ORION-4D: towards a unified theory of star formation

Sun-like stars are formed inside molecular clouds after the gravitational collapse of condensations of gas known as dense cores. The recent far-infrared Herschel Space Observatory data indicate that dense cores are embedded inside long structures of gas called filaments. However, the physical mechanisms responsible for this hierarchical cloud structure remains a major open question in the field of star formation. In a groundbreaking work, I first demonstrated that some of the apparently monolithic filaments seen by these Herschel observations actually consist of collections of small scale structures referred to as fibers. Identified by the continuity of their internal velocity fields, an information only accessible from the study of millimeter line observations, these fibers are characterized by mass distributions close to the hydrostatic equilibrium, sizes of $\sim$~0.5~pc, and sonic-like motions. Organized in complex networks, these fibers precede and control the formation of dense cores. Moreover, they are recognized as the fundamental building blocks of low-mass clouds and filaments. I propose to extend this novel line of work to the domain of massive clouds, the structures responsible for the formation of most of the stars in our Galaxy.
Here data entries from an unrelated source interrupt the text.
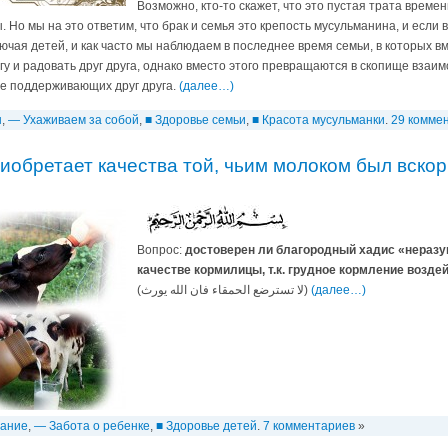
Возможно, кто-то скажет, что это пустая трата време
Но мы на это ответим, что брак и семья это крепость мусульманина, и если 
лючая детей, и как часто мы наблюдаем в последнее время семьи, в которых 
угу и радовать друг друга, однако вместо этого превращаются в скопище вза
 не поддерживающих друг друга.
(далее…)
ы
,
— Ухаживаем за собой
,
■ Здоровье семьи
,
■ Красота мусульманки
.
29 комме
иобретает качества той, чьим молоком был вско
Вопрос:
достоверен ли благородный хадис «неразу
качестве кормилицы, т.к. грудное кормление воздей
(لا تسترضع الحمقاء فان الله يورث)
(далее…)
вание
,
— Забота о ребенке
,
■ Здоровье детей
.
7 комментариев
»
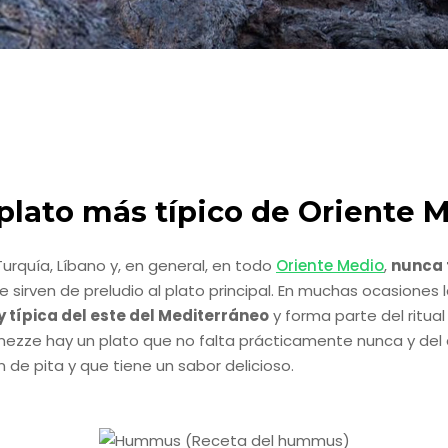
plato más típico de Oriente 
 Turquía, Líbano y, en general, en todo
Oriente Medio
,
nunca 
e sirven de preludio al plato principal. En muchas ocasione
 típica del este del Mediterráneo
y forma parte del ritual
 mezze hay un plato que no falta prácticamente nunca y del
 de pita y que tiene un sabor delicioso.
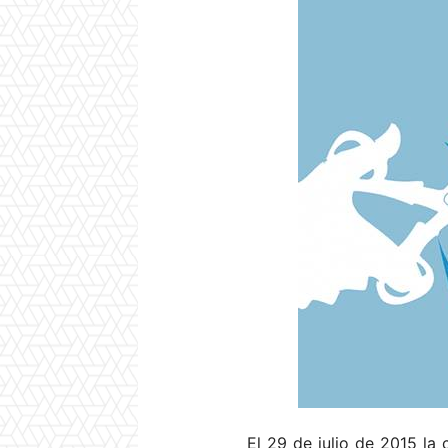
El 29 de julio de 2015 la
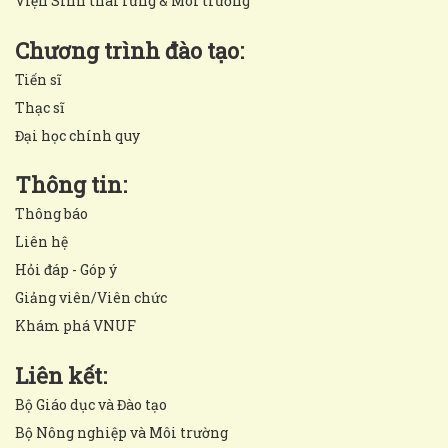
Viện Sinh thái rừng & Môi trường
Chương trình đào tạo:
Tiến sĩ
Thạc sĩ
Đại học chính quy
Thông tin:
Thông báo
Liên hệ
Hỏi đáp - Góp ý
Giảng viên/Viên chức
Khám phá VNUF
Liên kết:
Bộ Giáo dục và Đào tạo
Bộ Nông nghiệp và Môi trường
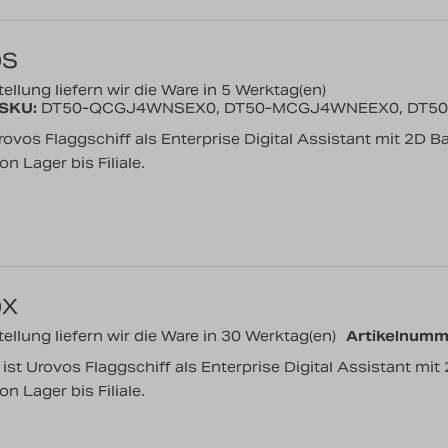
0S
ellung liefern wir die Ware in 5 Werktag(en)
/SKU:
DT50-QCGJ4WNSEX0, DT50-MCGJ4WNEEX0, DT5
ovos Flaggschiff als Enterprise Digital Assistant mit 2D Ba
 Lager bis Filiale.
0X
ellung liefern wir die Ware in 30 Werktag(en)
Artikelnumm
t Urovos Flaggschiff als Enterprise Digital Assistant mit 
 Lager bis Filiale.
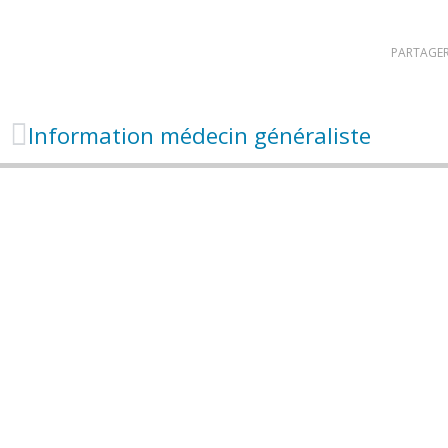
PARTAGER
Information médecin généraliste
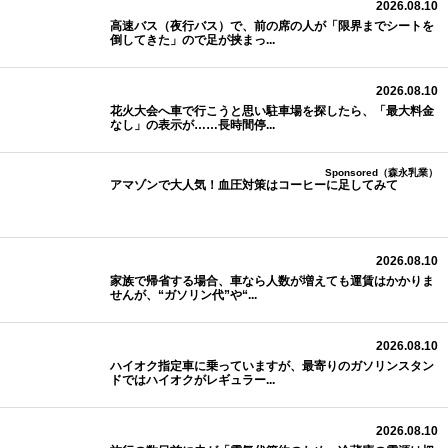
2026.08.10
高速バス（夜行バス）で、前の席の人が「限界までシートを
倒してきた」ので足が挟まっ...
2026.08.10
花火大会へ車で行こうと思い駐車場を探したら、「最大料金
なし」の表示が……長時間停...
Sponsored（森永乳業）
アマゾンで大人気！血圧対策はコーヒーに足してみて
2026.08.10
家族で帰省する場合、車なら人数が増えても運賃はかかりま
せんが、“ガソリン代”や“...
2026.08.10
ハイオク指定車に乗っていますが、最寄りのガソリンスタン
ドではハイオクがレギュラー...
2026.08.10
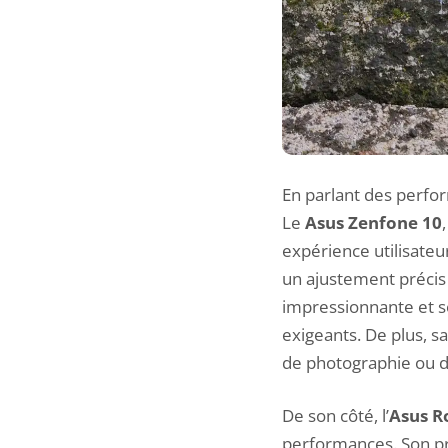
En parlant des perfor
Le
Asus Zenfone 10
expérience utilisateu
un ajustement précis
impressionnante et son
exigeants. De plus, s
de photographie ou d
De son côté, l’
Asus R
performances. Son
p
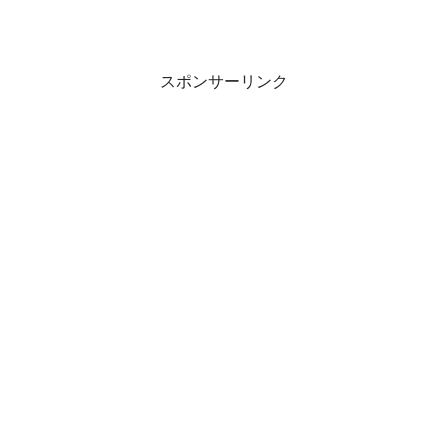
スポンサーリンク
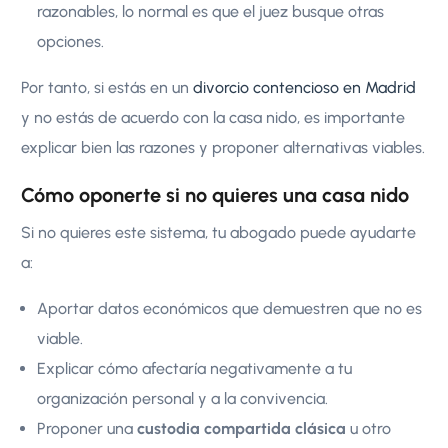
razonables, lo normal es que el juez busque otras
opciones.
Por tanto, si estás en un
divorcio contencioso en Madrid
y no estás de acuerdo con la casa nido, es importante
explicar bien las razones y proponer alternativas viables.
Cómo oponerte si no quieres una casa nido
Si no quieres este sistema, tu abogado puede ayudarte
a:
Aportar datos económicos que demuestren que no es
viable.
Explicar cómo afectaría negativamente a tu
organización personal y a la convivencia.
Proponer una
custodia compartida clásica
u otro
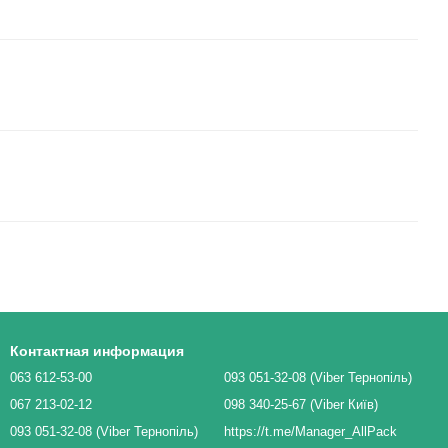
Контактная информация
063 612-53-00
093 051-32-08 (Viber Тернопіль)
067 213-02-12
098 340-25-67 (Viber Київ)
093 051-32-08 (Viber Тернопіль)
https://t.me/Manager_AllPack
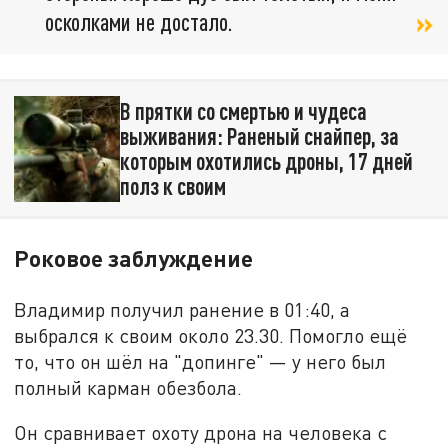
осколками не достало.
В прятки со смертью и чудеса
выживания: Раненый снайпер, за
которым охотились дроны, 17 дней
полз к своим
Роковое заблуждение
Владимир получил ранение в 01:40, а
выбрался к своим около 23.30. Помогло ещё
то, что он шёл на "допинге" — у него был
полный карман обезбола.
Он сравнивает охоту дрона на человека с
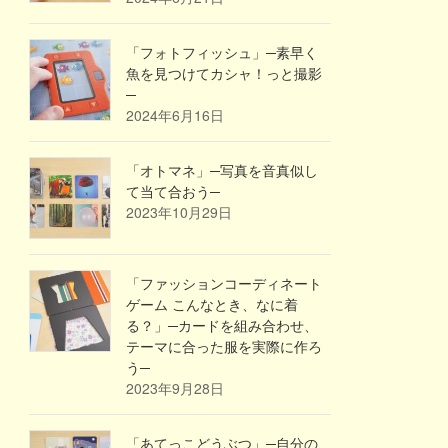
「フォトフィッシュ」─素早く
魚を見つけてカシャ！っと撮影
─
2024年6月16日
「オトマネ」─写真を音真似し
て当て合おう─
2023年10月29日
「ファッションコーディネート
ゲーム こんなとき、なに着
る？」─カードを組み合わせ、
テーマに合った服を実際に作ろ
う─
2023年9月28日
「あてっこどうぶつ」─自分の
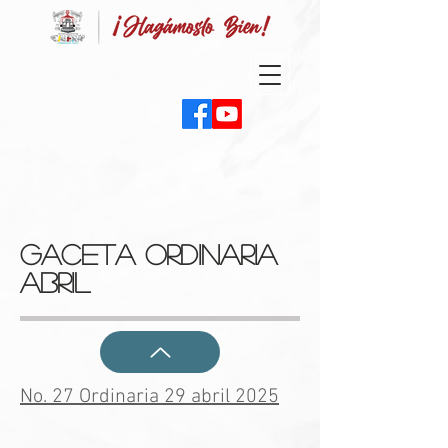
GaCETA ORDINARIA
ABRIL
No. 27 Ordinaria 29 abril 2025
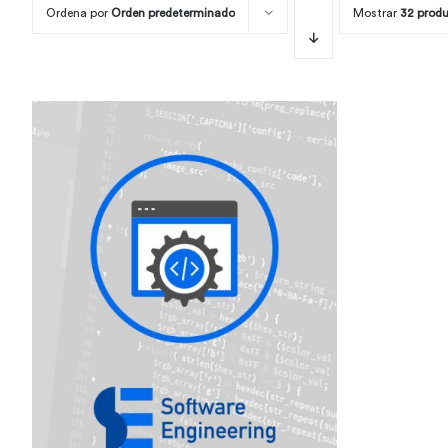
Ordena por
Orden predeterminado
Mostrar
32 prod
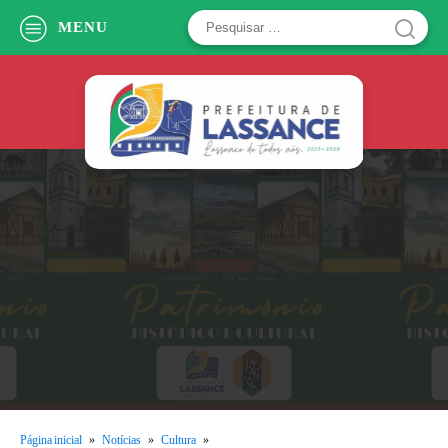
Pesquisar
MENU
por:
Página inicial
»
Notícias
»
Cultura
»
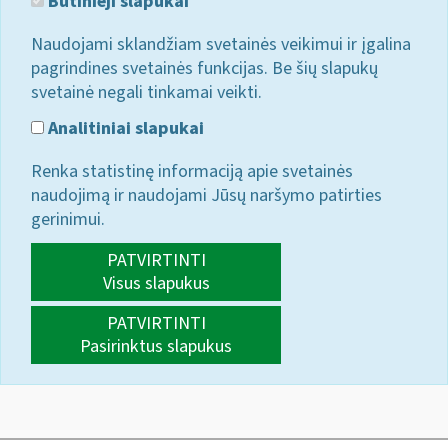
Būtinieji slapukai
Naudojami sklandžiam svetainės veikimui ir įgalina
pagrindines svetainės funkcijas. Be šių slapukų
svetainė negali tinkamai veikti.
Analitiniai slapukai
Renka statistinę informaciją apie svetainės
naudojimą ir naudojami Jūsų naršymo patirties
gerinimui.
PATVIRTINTI
Visus slapukus
PATVIRTINTI
Pasirinktus slapukus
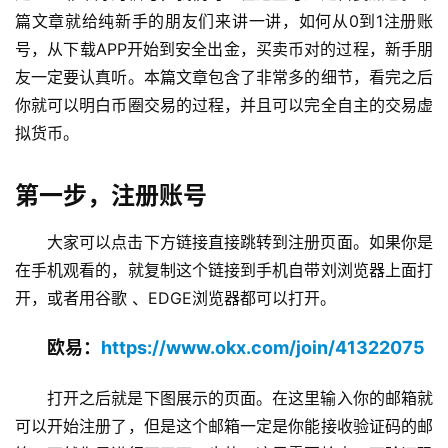
篇文章就给纯新手的朋友们来讲一讲，如何从0到1注册账
号，从下载APP开始到安全出金，买卖币对的过程，新手朋
友一定要认真听。本篇文章包含了非常多的细节，看完之后
你就可以明白币圈交易的过程，并且可以完全自主的交易虚
拟货币。
第一步，注册账号
大家可以点击下方链接直接跳转到注册页面。如果你是
在手机观看的，就复制这个链接到手机自带刘浏览器上面打
开，或者用谷歌 、EDGE浏览器都可以打开。
欧易：
https://www.okx.com/join/41322075
打开之后就是下图展示的页面。在这里输入你的邮箱就
可以开始注册了，但是这个邮箱一定是你能接收验证码的邮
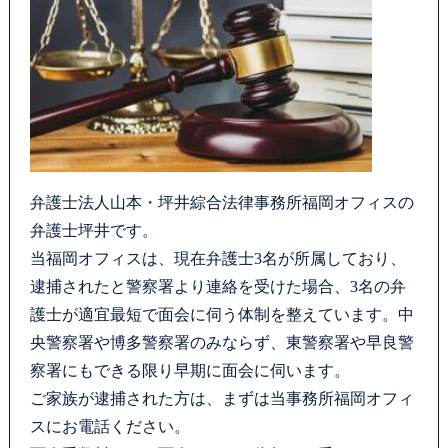
弁護士法人山本・坪井綜合法律事務所福岡オフィスの
弁護士坪井です。
当福岡オフィスは、現在弁護士3名が所属しており、
逮捕されたと警察署より連絡を受けた場合、3名の弁
護士が適宜最短で面会に伺う体制を整えています。中
央警察署や博多警察署のみならず、東警察署や早良警
察署にもできる限り早期に面会に伺います。
ご家族が逮捕された方は、まずは当事務所福岡オフィ
スにお電話ください。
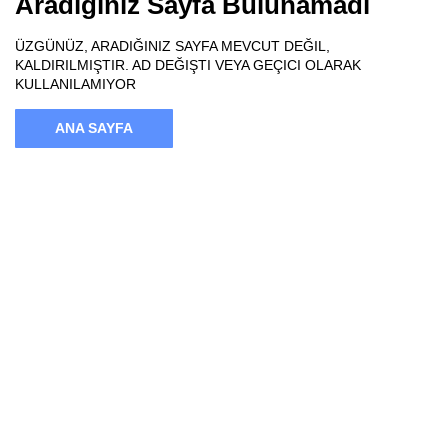
Aradığınız Sayfa Bulunamadı
ÜZGÜNÜZ, ARADIĞINIZ SAYFA MEVCUT DEĞIL,
KALDIRILMIŞTIR. AD DEĞIŞTI VEYA GEÇICI OLARAK
KULLANILAMIYOR
ANA SAYFA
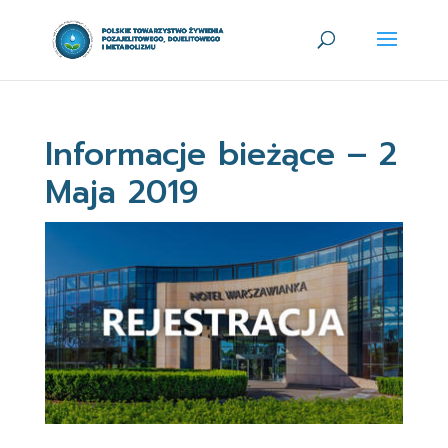
Informacje bieżące – 2
Maja 2019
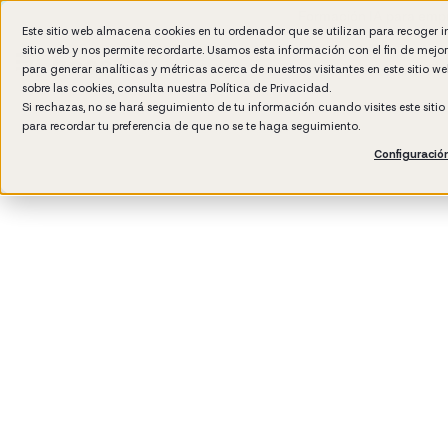
Formación IA para empr
Este sitio web almacena cookies en tu ordenador que se utilizan para recoger 
sitio web y nos permite recordarte. Usamos esta información con el fin de mejo
para generar analíticas y métricas acerca de nuestros visitantes en este sitio 
sobre las cookies, consulta nuestra
Política de Privacidad.
Si rechazas, no se hará seguimiento de tu información cuando visites este siti
para recordar tu preferencia de que no se te haga seguimiento.
Configuració
3
min read
Management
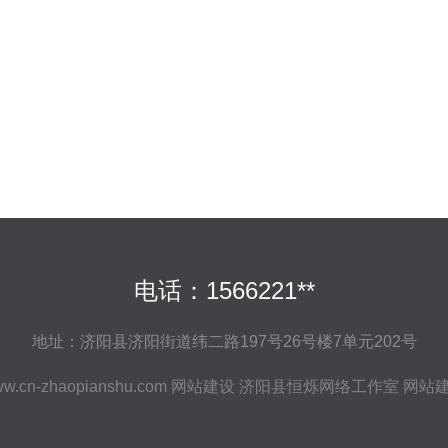
电话：1566221**
地址：济阳县济阳街道纬二路197号26号楼7单元202号
w.cn-zhaopianshu.com
网站建设
济阳县恒烁网络工作室
网站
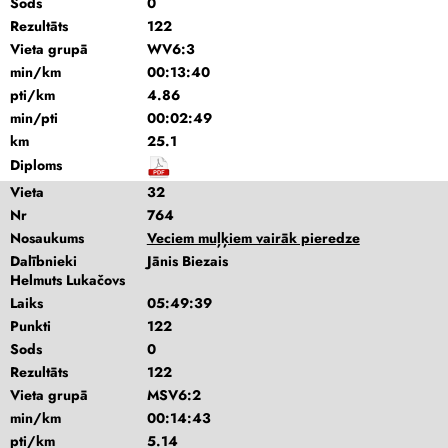
Sods
0
Rezultāts
122
Vieta grupā
WV6:3
min/km
00:13:40
pti/km
4.86
min/pti
00:02:49
km
25.1
Diploms
Vieta
32
Nr
764
Nosaukums
Veciem muļķiem vairāk pieredze
Dalībnieki
Jānis Biezais
Helmuts Lukačovs
Laiks
05:49:39
Punkti
122
Sods
0
Rezultāts
122
Vieta grupā
MSV6:2
min/km
00:14:43
pti/km
5.14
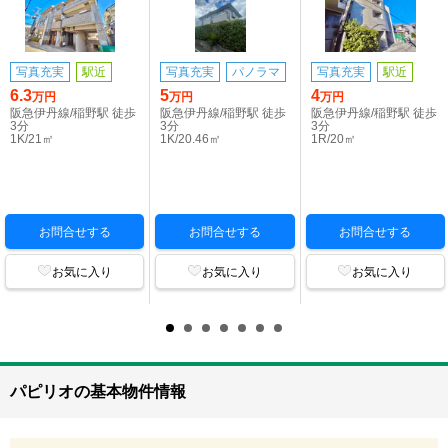
写真充実
駅近
写真充実
パノラマ
写真充実
駅近
6.3
5
4
万円
万円
万円
阪急伊丹線/稲野駅 徒歩
阪急伊丹線/稲野駅 徒歩
阪急伊丹線/稲野駅 徒歩
3分
3分
3分
1K/21㎡
1K/20.46㎡
1R/20㎡
お問合せする
お問合せする
お問合せする
お気に入り
お気に入り
お気に入り
パピリオの基本物件情報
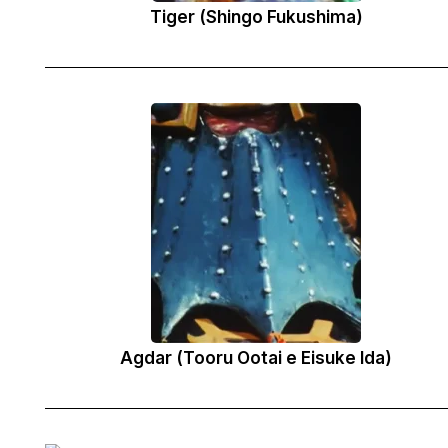
Tiger (Shingo Fukushima)
Agdar (Tooru Ootai e Eisuke Ida)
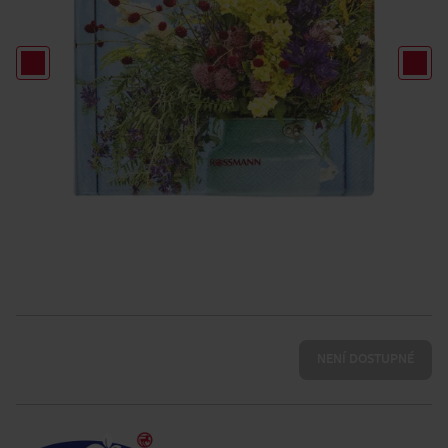
NENÍ DOSTUPNÉ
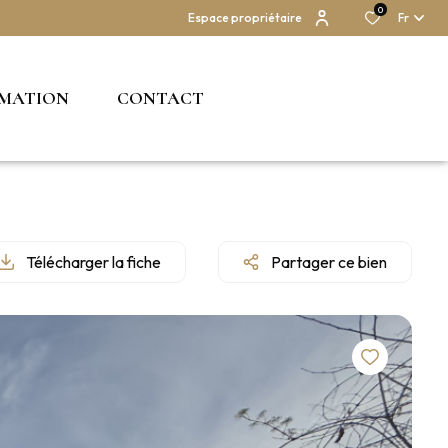
0
Espace propriétaire
Fr
IMATION
CONTACT
Télécharger la fiche
Partager ce bien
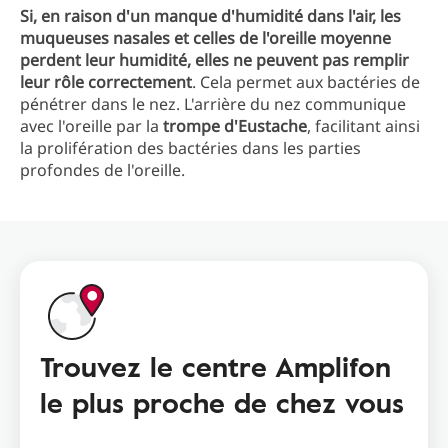
Si, en raison d'un manque d'humidité dans l'air, les
muqueuses nasales et celles de l'oreille moyenne
perdent leur humidité, elles ne peuvent pas remplir
leur rôle correctement
. Cela permet aux bactéries de
pénétrer dans le nez. L'arrière du nez communique
avec l'oreille par la
trompe d'Eustache
, facilitant ainsi
la prolifération des bactéries dans les parties
profondes de l'oreille.
Trouvez le centre Amplifon
le plus proche de chez vous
I will accomplish this with observations of the prototypical Orion A cloud using my new research program, namely ORION- 4D, the largest millimeter line survey of this cloud carried out to date. Combining single-dish and ALMA interferometric observations of 30 molecular species, I will systematically characterize the physical properties and the internal structure (density, temperature, velocity structure, etc) of approximately 150 filaments, 200 cores, and 12 cluster inside this star-forming region. The statistical significance of these results will provide the most extensive sample for these type of structures measured so far in massive molecular clouds. For that, I will integrate state-of-the-art radiative transfer codes into the newest analysis tools for the gas kinematics. Local and global comparisons will serve as unique benchmarks to directly test theoretical models of cloud formation and evolution. These results could potentially lead to a universal description of the star formation process in our Galaxy, unifying our current theories for both low- and high-mass stars.